The Honourable Justice Murray Sinclair, chair of the Truth and Reconciliation Commission of Canada, spoke at the University of Manitoba’s Engineering atrium on Thursday, Oct. 30. His speech—titled “If you thought the Truth was hard, Reconciliation will be harder”—concerned the injustices faced by Aboriginal people in Canada who were forced to attend residential schools.
Sinclair’s speech was part of the 2014 Knight Distinguished Visitors Program. As part of this program, the U of M provides individuals who have made outstanding contributions to their fields with the chance to give a lecture to the public.

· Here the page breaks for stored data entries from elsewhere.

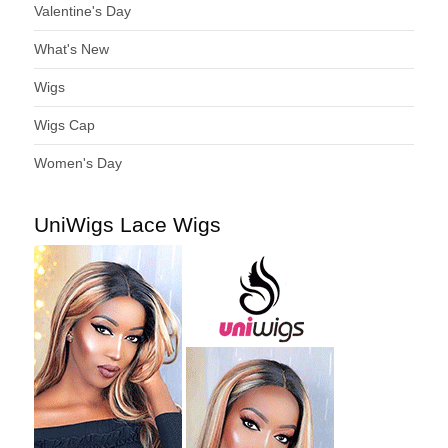
Valentine's Day
What's New
Wigs
Wigs Cap
Women's Day
UniWigs Lace Wigs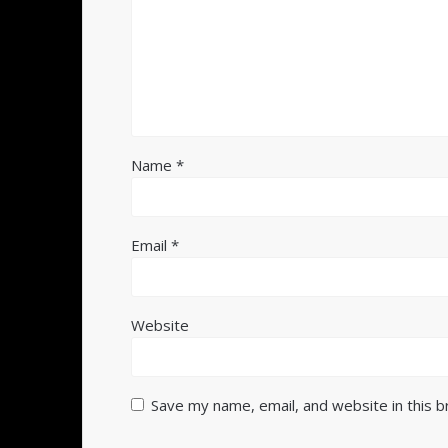
Name
*
Email
*
Website
Save my name, email, and website in this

Sinclair spoke about the discrimination and abuse that First Nations people have faced in Canada and brought up troubling examples of the types of injustice that were carried out and the repercussions thereof.
“Aboriginal people were traumatized by their experience in residential schools through physical and sexual abuse,” said Sinclair.
During his speech, Sinclair proposed a solution for helping people understand the significance of the consequences of the injustices experienced by indigenous peoples in Canada. Sinclair contended that the Canadian curriculum should be amended to include a more balanced approach to teaching Canadian history, with more of a focus on aboriginal people.
“Getting people to understand [the injustices] will allow us to appreciate the significance of putting changes in our curriculum,” said Sinclair.
In Alberta, curriculum changes have already been imposed. Earlier this year, the province announced that the elementary and high school curricula will include mandatory content about the history of First Nations treaties and impacts of the residential school system.
“Reconciliation is a hard road but it is founded upon establishing a relationship of mutual respect between aboriginal and non-aboriginal people and between perpetrators and survivors.”
According to the Truth and Reconciliation Commission of Canada website, “reconciliation is a goal that will take the commitment of multiple generations” of Canadians to achieve, but once it is accomplished “it will make for a better, stronger Canada.”
“It’s through the establishment of healthy relationships that we are going to be able to achieve a good nation and a good way for the people of this country to coexist together as was originally intended by the indigenous people,” said Sinclair.